CCAAT/Enhancer Binding Proteins (C/EBPs) are expressed by osteoblasts and adipocytes during differentiation. C/EBPb is critical for adipogenesis; however its role in osteoblastogenesis is unclear, and its function in the postnatal skeleton is not known. To study C/EBPb in osteoblasts in vivo, we created transgenic mice expressing full length C/EBPb under the control of a 3.8 kilobase fragment of the human osteocalcin promoter. Two transgenic lines were established in an FVB genetic background, and compared to wild type littermate controls.
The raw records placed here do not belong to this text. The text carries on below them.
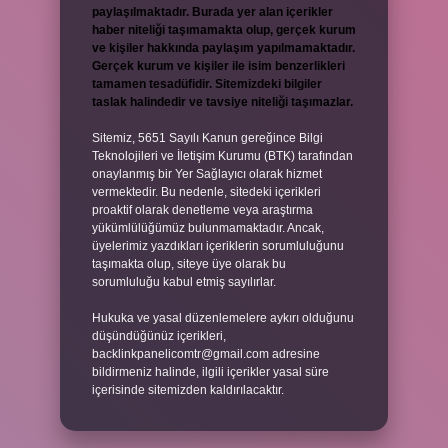
paylaşılmaktadır. Burada yer alan içerikler
haber niteliği taşımamakta olup, gerçek kurum
ve kişiler hakkında paylaşım yapılmamaktadır.
Gerçek kurum ve kişiler ile isim benzerlikleri
tamamen tesadüfidir. Sitemizdeki bilgiler
taslak halindedir ve tavsiye niteliği taşımazlar.
Sitemiz, 5651 Sayılı Kanun gereğince Bilgi
Teknolojileri ve İletişim Kurumu (BTK) tarafından
onaylanmış bir Yer Sağlayıcı olarak hizmet
vermektedir. Bu nedenle, sitedeki içerikleri
proaktif olarak denetleme veya araştırma
yükümlülüğümüz bulunmamaktadır. Ancak,
üyelerimiz yazdıkları içeriklerin sorumluluğunu
taşımakta olup, siteye üye olarak bu
sorumluluğu kabul etmiş sayılırlar.
Hukuka ve yasal düzenlemelere aykırı olduğunu
düşündüğünüz içerikleri,
backlinkpanelicomtr@gmail.com
adresine
bildirmeniz halinde, ilgili içerikler yasal süre
içerisinde sitemizden kaldırılacaktır.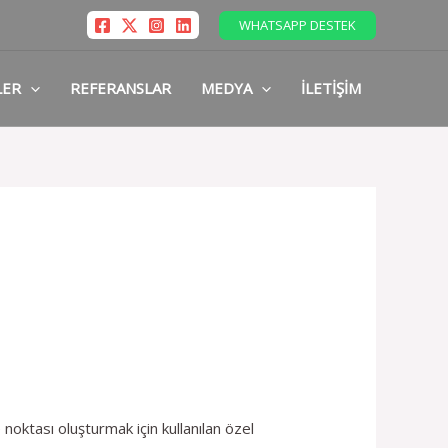
WHATSAPP DESTEK
LER
REFERANSLAR
MEDYA
İLETIŞIM
noktası oluşturmak için kullanılan özel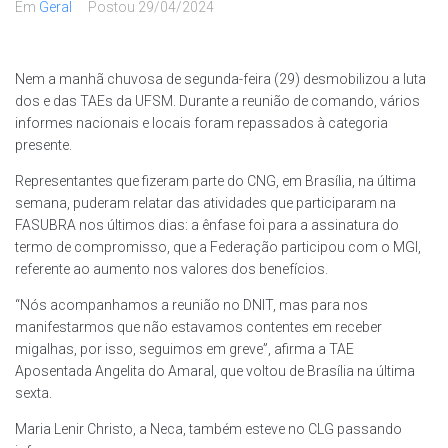
Em
Geral
Postou
29/04/2024
Nem a manhã chuvosa de segunda-feira (29) desmobilizou a luta
dos e das TAEs da UFSM. Durante a reunião de comando, vários
informes nacionais e locais foram repassados à categoria
presente.
Representantes que fizeram parte do CNG, em Brasília, na última
semana, puderam relatar das atividades que participaram na
FASUBRA nos últimos dias: a ênfase foi para a assinatura do
termo de compromisso, que a Federação participou com o MGI,
referente ao aumento nos valores dos benefícios.
“Nós acompanhamos a reunião no DNIT, mas para nos
manifestarmos que não estavamos contentes em receber
migalhas, por isso, seguimos em greve”, afirma a TAE
Aposentada Angelita do Amaral, que voltou de Brasília na última
sexta.
Maria Lenir Christo, a Neca, também esteve no CLG passando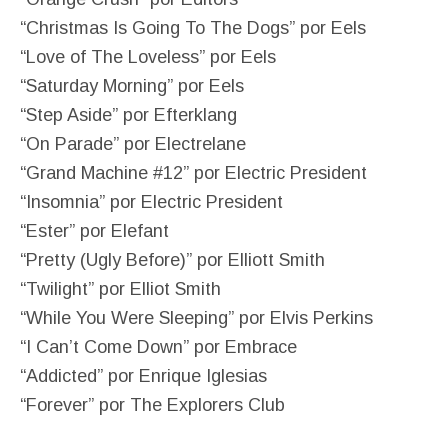
“Christmas Is Going To The Dogs” por Eels
“Love of The Loveless” por Eels
“Saturday Morning” por Eels
“Step Aside” por Efterklang
“On Parade” por Electrelane
“Grand Machine #12” por Electric President
“Insomnia” por Electric President
“Ester” por Elefant
“Pretty (Ugly Before)” por Elliott Smith
“Twilight” por Elliot Smith
“While You Were Sleeping” por Elvis Perkins
“I Can’t Come Down” por Embrace
“Addicted” por Enrique Iglesias
“Forever” por The Explorers Club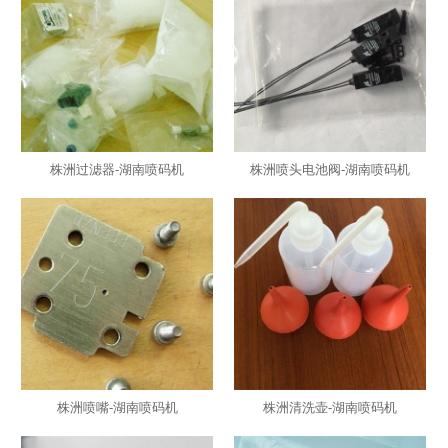
株洲过滤器-湖南喷码机
株洲喷头电池阀-湖南喷码机
株洲喷嘴-湖南喷码机
株洲清洗壶-湖南喷码机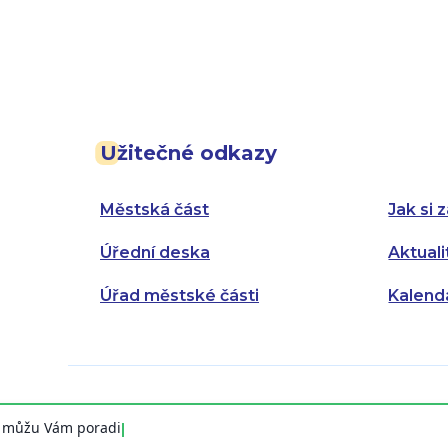
Užitečné odkazy
Městská část
Jak si z
Úřední deska
Aktuali
Úřad městské části
Kalend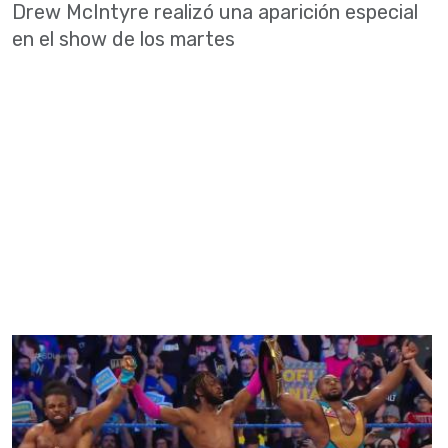
Drew McIntyre realizó una aparición especial
en el show de los martes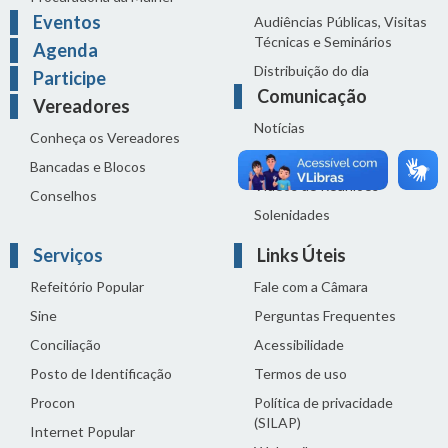
Eventos
Audiências Públicas, Visitas
Técnicas e Seminários
Agenda
Distribuição do dia
Participe
Comunicação
Vereadores
Notícias
Conheça os Vereadores
Sala de Imprensa
Bancadas e Blocos
Vídeos de Reuniões
Conselhos
Solenidades
Serviços
Links Úteis
Refeitório Popular
Fale com a Câmara
Sine
Perguntas Frequentes
Conciliação
Acessibilidade
Posto de Identificação
Termos de uso
Procon
Política de privacidade
(SILAP)
Internet Popular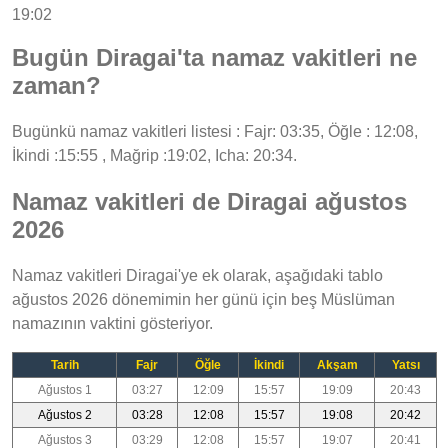
19:02
Bugün Diragai'ta namaz vakitleri ne
zaman?
Bugünkü namaz vakitleri listesi : Fajr: 03:35, Öğle : 12:08,
İkindi :15:55 , Mağrip :19:02, Icha: 20:34.
Namaz vakitleri de Diragai ağustos
2026
Namaz vakitleri Diragai'ye ek olarak, aşağıdaki tablo
ağustos 2026 dönemimin her günü için beş Müslüman
namazının vaktini gösteriyor.
Tarih
Fajr
Öğle
İkindi
Akşam
Yatsı
Ağustos 1
03:27
12:09
15:57
19:09
20:43
Ağustos 2
03:28
12:08
15:57
19:08
20:42
Ağustos 3
03:29
12:08
15:57
19:07
20:41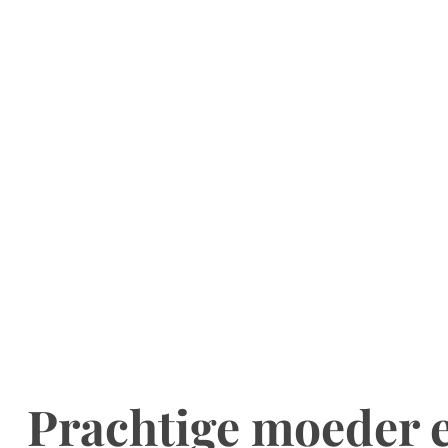
Prachtige moeder 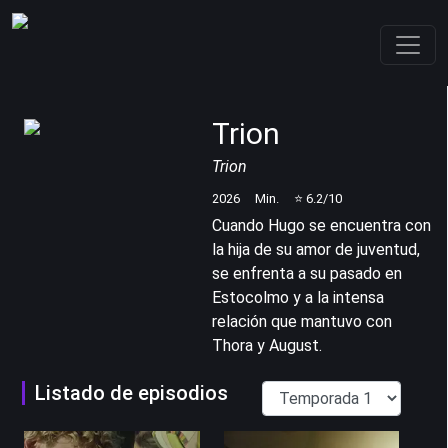
Trion
Trion
2026
Min.
⭐
6.2
/10
Cuando Hugo se encuentra con
la hija de su amor de juventud,
se enfrenta a su pasado en
Estocolmo y a la intensa
relación que mantuvo con
Thora y August.
Listado de episodios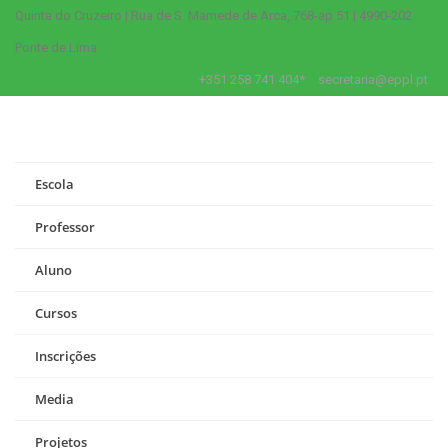
Quinta do Cruzeiro | Rua de S. Mamede de Arca, 768-ap 51 | 4990-202
Ponte de Lima
+351 258 741 404*
secretaria@eppl.pt
Escola
Professor
Aluno
Cursos
Inscrições
Media
Projetos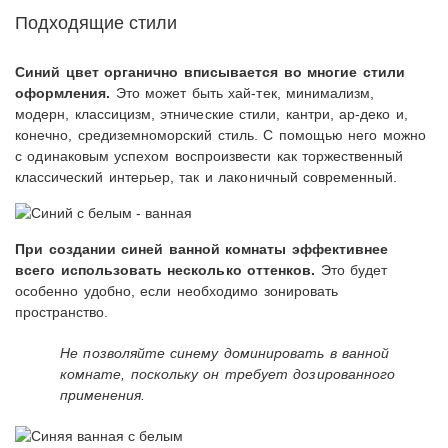
Подходящие стили
Синий цвет органично вписывается во многие стили
оформления.
Это может быть хай-тек, минимализм,
модерн, классицизм, этнические стили, кантри, ар-деко и,
конечно, средиземноморский стиль. С помощью него можно
с одинаковым успехом воспроизвести как торжественный
классический интерьер, так и лаконичный современный.
При создании синей ванной комнаты эффективнее
всего использовать несколько оттенков.
Это будет
особенно удобно, если необходимо зонировать
пространство.
Не позволяйте синему доминировать в ванной
комнате, поскольку он требует дозированного
применения.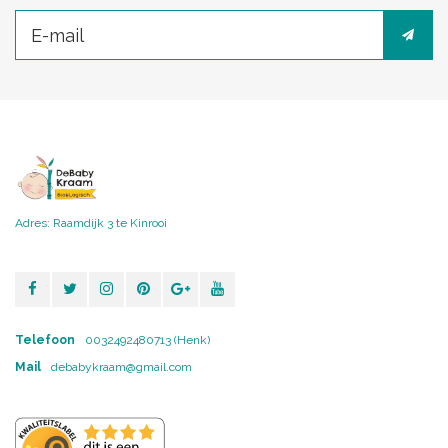
Adres: Raamdijk 3 te Kinrooi
Telefoon
0032492480713 (Henk)
Mail
debabykraam@gmail.com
Both C/EBP transgenic lines exhibited osteopenia, with a 30% decrease in bone volume, due to a decrease in trabecular number. The number of osteoblasts and osteoclasts per bone perimeter was not changed. Bone marrow stromal cells from C/EBP transgenics showed reduced mineralization, and reduced alkaline phosphatase mRNA levels. Calvarial osteoblasts from C/EBPb transgenics displayed reduced alkaline phosphatase activity. To determine the consequences of the Cebpb deletion in vivo, the phenotype of Cebpb null mice was compared to that of wild type controls of identical genetic composition. Cebpb null mice exhibited reduced weight, body fat, and bone mineral density, and decreased bone volume, due to a decrease in trabecular number. The number of osteoblasts and osteoclasts per bone perimeter was not changed. C/EBPb down regulation by RNA interference in calvarial osteoblasts had no effect on osteoblast differentiation/function. The phenotype of the Cebpb inactivation may be secondary to systemic indirect effects, and to direct effects of C/EBPb in osteoblasts. In conclusion, C/EBPb plays a role in mesenchymal cell differentiation and its misexpression in vivo causes osteopenia.